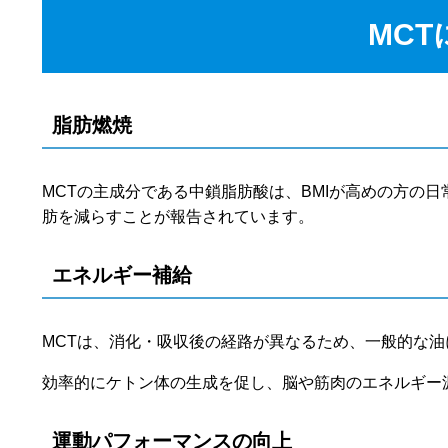
MC
脂肪燃焼
MCTの主成分である中鎖脂肪酸は、BMIが高めの方の
肪を減らすことが報告されています。
エネルギー補給
MCTは、消化・吸収後の経路が異なるため、一般的な油
効率的にケトン体の生成を促し、脳や筋肉のエネルギー
運動パフォーマンスの向上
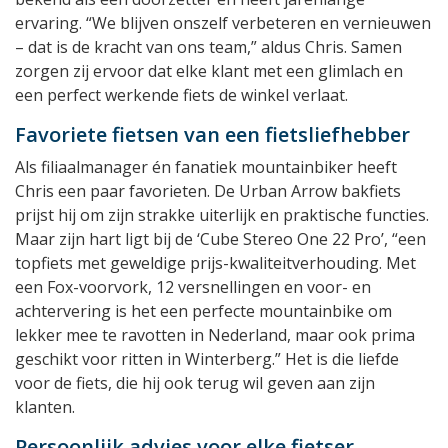
ervaring. “We blijven onszelf verbeteren en vernieuwen
– dat is de kracht van ons team,” aldus Chris. Samen
zorgen zij ervoor dat elke klant met een glimlach en
een perfect werkende fiets de winkel verlaat.
Favoriete fietsen van een fietsliefhebber
Als filiaalmanager én fanatiek mountainbiker heeft
Chris een paar favorieten. De Urban Arrow bakfiets
prijst hij om zijn strakke uiterlijk en praktische functies.
Maar zijn hart ligt bij de ‘Cube Stereo One 22 Pro’, “een
topfiets met geweldige prijs-kwaliteitverhouding. Met
een Fox-voorvork, 12 versnellingen en voor- en
achtervering is het een perfecte mountainbike om
lekker mee te ravotten in Nederland, maar ook prima
geschikt voor ritten in Winterberg.” Het is die liefde
voor de fiets, die hij ook terug wil geven aan zijn
klanten.
Persoonlijk advies voor elke fietser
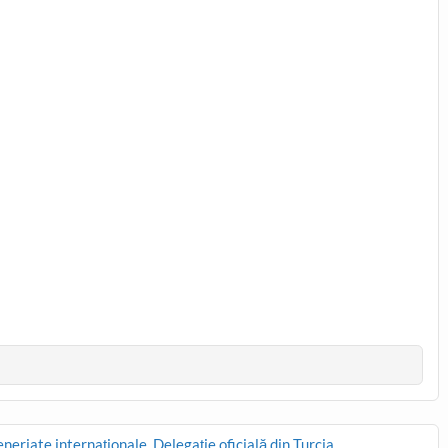
neriate internaționale. Delegație oficială din Turcia,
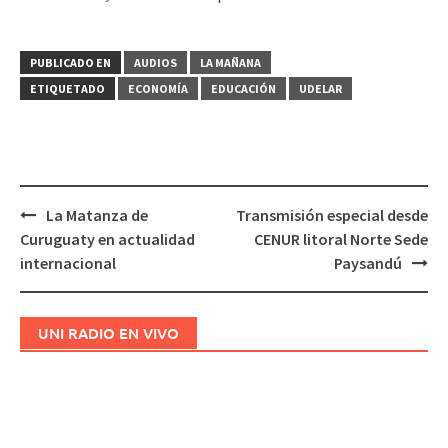
audio
PUBLICADO EN
AUDIOS
LA MAÑANA
ETIQUETADO
ECONOMÍA
EDUCACIÓN
UDELAR
La Matanza de
Transmisión especial desde
Navegación
Curuguaty en actualidad
CENUR litoral Norte Sede
de
internacional
Paysandú
entradas
UNI RADIO EN VIVO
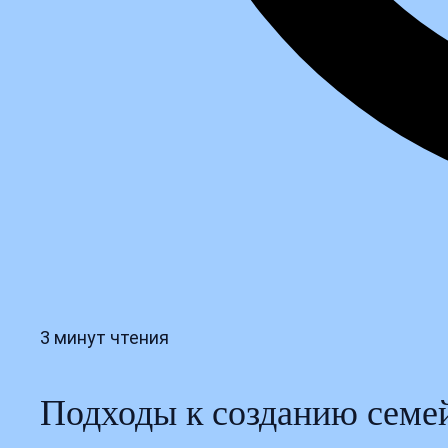
3 минут чтения
Подходы к созданию семей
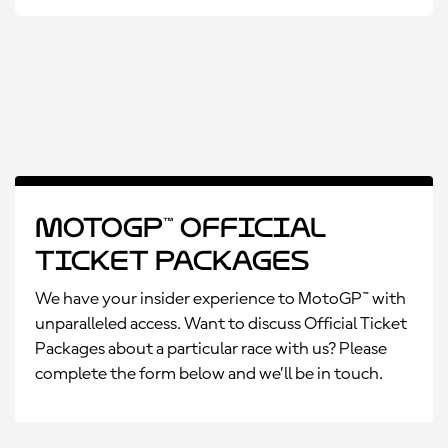
MotoGP™ Official
Ticket Packages
We have your insider experience to MotoGP™ with
unparalleled access. Want to discuss Official Ticket
Packages about a particular race with us? Please
complete the form below and we’ll be in touch.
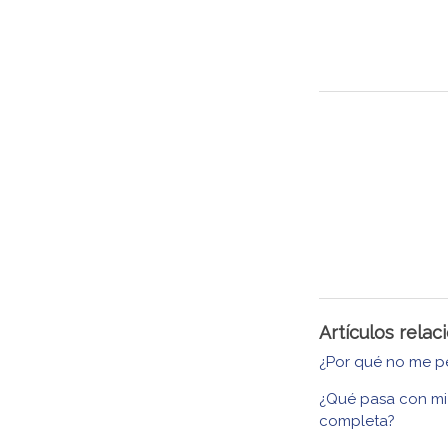
Artículos rela
¿Por qué no me p
¿Qué pasa con mi
completa?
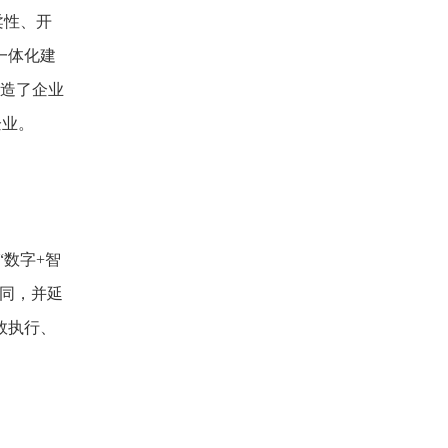
柔性、开
一体化建
打造了企业
化企业。
“数字+智
同，并延
效执行、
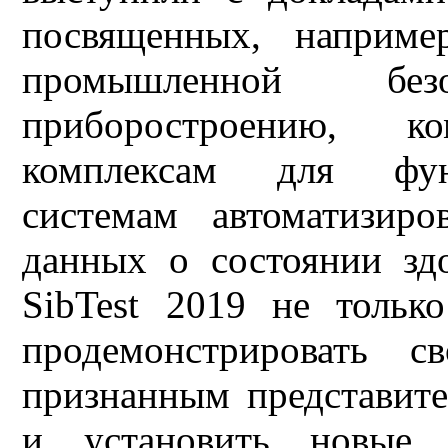
посвященных, например
промышленной безо
приборостроению, к
комплексам для функ
системам автоматизир
данных о состоянии здо
SibTest 2019 не толь
продемонстрировать с
признанным представите
и установить новые 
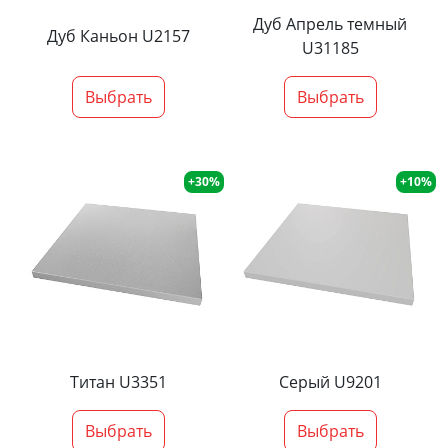
Дуб Апрель темный
Дуб Каньон U2157
U31185
Выбрать
Выбрать
+30%
+10%
Титан U3351
Серый U9201
Выбрать
Выбрать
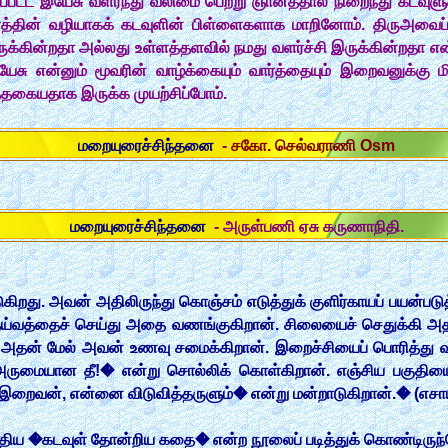
்பட்ட இயேசு வளர்ந்து வலிமை பெற்று ஞானத்தால் நிறைந்து கடவுளுக
ளத்தின் வழியாகக் கடவுளின் பிள்ளைகளாக மாறினோம். திருஅவைப்
ருக்கின்றதா அல்லது உள்ளத்தளவில் நமது வளர்ச்சி இருக்கின்றதா என்
 என்னும் மூவரின் வாழ்க்கையும் வார்த்தையும் இறைவனுக்கு மி
அத்தகையதாக இருக்க முயற்சிப்போம்.
மறையுரைச்சிந்தனை
-
சகோ. செல்வராணி Osm
மறையுரைச்சிந்தனை
- அருள்பணி ஏசு கருணாநிதி.
ுகிறது. அவன் அதிலிருந்து கொஞ்சம் எடுத்துக் குளிர்காயப் பயன்படு
ெய்வத்தைச் செய்து அதை வணங்குகிறான். சிலையைச் செதுக்கி அத
. அதன் மேல் அவன் உணவு சமைக்கிறான். இறைச்சியைப் பொரித்து வயி
அருமையான தீ!� என்று சொல்லிக் கொள்கிறான். எஞ்சிய பகுதிய
 இறைவன், என்னை விடுவித்தருளும்� என்று மன்றாடுகிறான்.� (எசா
எழுதிய �கடவுள் தோன்றிய கதை� என்ற நூலைப் படித்துக் கொண்டிருந்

# # # # # # #

* Directions *
Every line above is to be returned exactly, with its pictures removed.

* Written solution *
MC
脂肪燃焼
MCTの主成分である中鎖脂肪酸は、BMIが高めの方の
肪を減らすことが報告されています。
エネルギー補給
MCTは、消化・吸収後の経路が異なるため、一般的な油
効率的にケトン体の生成を促し、脳や筋肉のエネルギー
運動パフォーマンスの向上
ervaring. “We blijven onszelf verbeteren en vernieuwen
– dat is de kracht van ons team,” aldus Chris. Samen
zorgen zij ervoor dat elke klant met een glimlach en
een perfect werkende fiets de winkel verlaat.
Favoriete fietsen van een fietsliefhebber
Als filiaalmanager én fanatiek mountainbiker heeft
Chris een paar favorieten. De Urban Arrow bakfiets
prijst hij om zijn strakke uiterlijk en praktische functies.
Maar zijn hart ligt bij de ‘Cube Stereo One 22 Pro’, “een
topfiets met geweldige prijs-kwaliteitverhouding. Met
een Fox-voorvork, 12 versnellingen en voor- en
achtervering is het een perfecte mountainbike om
lekker mee te ravotten in Nederland, maar ook prima
geschikt voor ritten in Winterberg.” Het is die liefde
voor de fiets, die hij ook terug wil geven aan zijn
klanten.
Persoonlijk advies voor elke fietser
neriate internaționale. Delegație oficială din Turcia,
audio
PUBLICADO EN
AUDIOS
LA MAÑANA
ETIQUETADO
ECONOMÍA
EDUCACIÓN
UDELAR
La Matanza de
Transmisión especial desde
Navegación
Curuguaty en actualidad
CENUR litoral Norte Sede
de
internacional
Paysandú
entradas
UNI RADIO EN VIVO
3 минут чтения
Подходы к созданию семей
MotoGP™ Official
Ticket Packages
We have your insider experience to MotoGP™ with
unparalleled access. Want to discuss Official Ticket
Packages about a particular race with us? Please
complete the form below and we’ll be in touch.
Artículos rela
¿Por qué no me p
¿Qué pasa con mi
completa?
柔性、开
一体化建
打造了企业
化企业。
“数字+智
同，并延
效执行、
посвященных, например
промышленной безо
приборостроению, к
комплексам для функ
системам автоматизир
данных о состоянии здо
SibTest 2019 не толь
продемонстрировать с
признанным представите
и установить новые 
Дуб Апрель темный
Дуб Каньон U2157
U31185
Выбрать
Выбрать
+30%
+10%
Титан U3351
Серый U9201
Выбрать
Выбрать
்பட்ட இயேசு வளர்ந்து வலிமை பெற்று ஞானத்தால் நிறைந்து கடவுளுக
ளத்தின் வழியாகக் கடவுளின் பிள்ளைகளாக மாறினோம். திருஅவைப்
ருக்கின்றதா அல்லது உள்ளத்தளவில் நமது வளர்ச்சி இருக்கின்றதா என்
 என்னும் மூவரின் வாழ்க்கையும் வார்த்தையும் இறைவனுக்கு மி
அத்தகையதாக இருக்க முயற்சிப்போம்.
மறையுரைச்சிந்தனை
-
சகோ. செல்வராணி Osm
மறையுரைச்சிந்தனை
- அருள்பணி ஏசு கருணாநிதி.
ுகிறது. அவன் அதிலிருந்து கொஞ்சம் எடுத்துக் குளிர்காயப் பயன்படு
ெய்வத்தைச் செய்து அதை வணங்குகிறான். சிலையைச் செதுக்கி அத
. அதன் மேல் அவன் உணவு சமைக்கிறான். இறைச்சியைப் பொரித்து வயி
அருமையான தீ!� என்று சொல்லிக் கொள்கிறான். எஞ்சிய பகுதிய
 இறைவன், என்னை விடுவித்தருளும்� என்று மன்றாடுகிறான்.� (எசா
எழுதிய �கடவுள் தோன்றிய கதை� என்ற நூலைப் படித்துக் கொண்டிருந்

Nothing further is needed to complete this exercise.